(Extracted page text data)
--- START ---

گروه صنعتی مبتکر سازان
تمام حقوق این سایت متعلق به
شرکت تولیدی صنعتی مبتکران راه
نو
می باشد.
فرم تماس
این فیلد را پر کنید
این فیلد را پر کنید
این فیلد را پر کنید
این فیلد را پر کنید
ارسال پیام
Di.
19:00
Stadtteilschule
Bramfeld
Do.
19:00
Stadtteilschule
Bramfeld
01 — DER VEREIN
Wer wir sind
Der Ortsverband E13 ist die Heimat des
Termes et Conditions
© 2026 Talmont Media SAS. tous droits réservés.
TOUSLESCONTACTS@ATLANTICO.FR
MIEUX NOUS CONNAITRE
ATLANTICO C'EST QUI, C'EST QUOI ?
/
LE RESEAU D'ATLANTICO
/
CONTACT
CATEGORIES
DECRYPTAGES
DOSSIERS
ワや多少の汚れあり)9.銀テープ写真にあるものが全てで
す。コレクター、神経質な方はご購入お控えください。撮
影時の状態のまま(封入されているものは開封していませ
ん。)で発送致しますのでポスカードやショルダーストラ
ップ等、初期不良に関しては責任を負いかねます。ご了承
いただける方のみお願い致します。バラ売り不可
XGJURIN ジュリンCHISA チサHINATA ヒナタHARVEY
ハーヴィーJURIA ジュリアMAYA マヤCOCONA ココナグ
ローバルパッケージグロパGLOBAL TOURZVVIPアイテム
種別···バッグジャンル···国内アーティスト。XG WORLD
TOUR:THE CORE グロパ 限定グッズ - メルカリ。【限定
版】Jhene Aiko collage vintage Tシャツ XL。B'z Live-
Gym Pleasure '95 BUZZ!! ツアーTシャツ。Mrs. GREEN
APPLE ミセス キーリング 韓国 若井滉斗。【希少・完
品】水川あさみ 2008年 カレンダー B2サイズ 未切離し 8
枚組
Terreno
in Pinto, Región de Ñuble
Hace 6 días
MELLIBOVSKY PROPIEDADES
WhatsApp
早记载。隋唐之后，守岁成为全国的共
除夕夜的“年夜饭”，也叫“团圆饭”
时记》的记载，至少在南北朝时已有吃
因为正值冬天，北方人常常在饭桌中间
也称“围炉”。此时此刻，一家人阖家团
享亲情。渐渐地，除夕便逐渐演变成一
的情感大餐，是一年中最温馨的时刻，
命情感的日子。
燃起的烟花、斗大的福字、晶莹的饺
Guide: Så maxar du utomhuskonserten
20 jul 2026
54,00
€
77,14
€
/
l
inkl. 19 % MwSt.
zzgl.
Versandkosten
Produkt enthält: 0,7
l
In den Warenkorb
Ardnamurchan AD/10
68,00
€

--- END ---

◆ What to produce ◆
The expected output is the lines from the one holding "ローバルパッケージグロパGLOBAL TOURZVVIPアイテム" through the last line of the data, exactly as they appear, with nothing before or after.

◆ Output below ◆
ローバルパッケージグロパGLOBAL TOURZVVIPアイテム
種別···バッグジャンル···国内アーティスト。XG WORLD
TOUR:THE CORE グロパ 限定グッズ - メルカリ。【限定
版】Jhene Aiko collage vintage Tシャツ XL。B'z Live-
Gym Pleasure '95 BUZZ!! ツアーTシャツ。Mrs. GREEN
APPLE ミセス キーリング 韓国 若井滉斗。【希少・完
品】水川あさみ 2008年 カレンダー B2サイズ 未切離し 8
枚組
Terreno
in Pinto, Región de Ñuble
Hace 6 días
MELLIBOVSKY PROPIEDADES
WhatsApp
早记载。隋唐之后，守岁成为全国的共
除夕夜的“年夜饭”，也叫“团圆饭”
时记》的记载，至少在南北朝时已有吃
因为正值冬天，北方人常常在饭桌中间
也称“围炉”。此时此刻，一家人阖家团
享亲情。渐渐地，除夕便逐渐演变成一
的情感大餐，是一年中最温馨的时刻，
命情感的日子。
燃起的烟花、斗大的福字、晶莹的饺
Guide: Så maxar du utomhuskonserten
20 jul 2026
54,00
€
77,14
€
/
l
inkl. 19 % MwSt.
zzgl.
Versandkosten
Produkt enthält: 0,7
l
In den Warenkorb
Ardnamurchan AD/10
68,00
€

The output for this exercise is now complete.